Although brief, a few days in Moresby was a breath of fresh (debatable) air after a long three years of not visiting. Touchdown on the tarmac was followed by a lengthy but interesting tour of the miles and miles of new roads built around the city as well as a visit to Koki Fish Market. The multitude, quality and price of Koki is unbelievable. The market is built over the water so the fish is literally straight from the sea to the stalls.
In fact, the whole marketing scene in PNG is unreal. The produce is fresh, the price makes eating your vegetables or fruit incredibly feasible and attractive, and frankly… the people selling the produce are inspiring.
Labour is on a whole other level for market sellers despite the foolish appearance the job gives of sitting around all day. I thought the bag full of produce I was carrying was heavy, and was instantly ashamed once I saw this man.
There’s no doubt that I take a lot of things for granted in Australia, such as the simple luxury of having a car.
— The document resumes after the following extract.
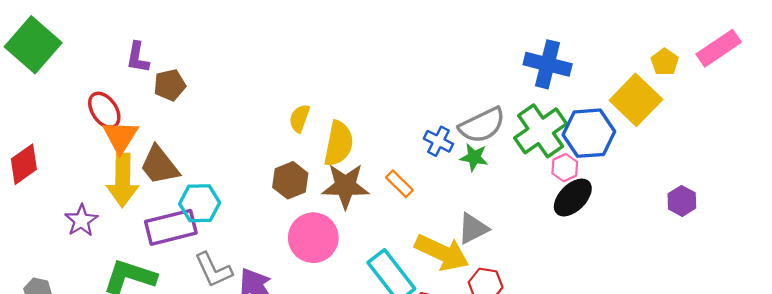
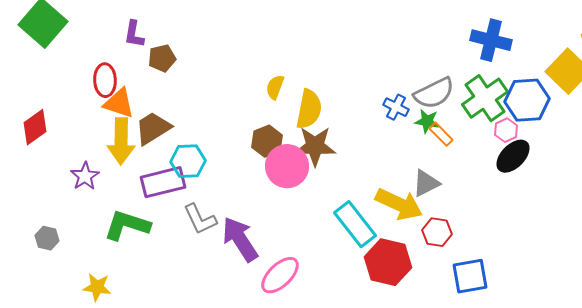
red ellipse: (104, 110) -> (105, 80), turned 32
orange triangle: (120, 137) -> (119, 103), turned -44
brown trapezoid: (159, 165) -> (153, 128), turned 96
orange rectangle: (399, 184) -> (441, 134), moved
pink circle: (313, 238) -> (287, 166), moved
Not that the public transport system doesn’t function in Moresby, in fact, even if it literally doesn’t, they’ll make it work.
The scenery outside of Port Moresby in the central district is tough, but just beautiful. My grandfather is buried on a hill overlooking the valleys and blue mountains.
What I’ve never really picked up before this trip however was the constant presence of people throughout the day. On the street, in your yard, or just when you head out there will always be a few family members chilling or willing to tag alone. Even though this isn’t typical in Australia, you get used to the company without even realising… except when each family member adds on another 10 errands to run before heading home which just feeds the stereotype of island time.
But I mean, if running those errands means being hit with the odd spectacular view of the land of the unexpected, that’s ok. Lukim yu PNG.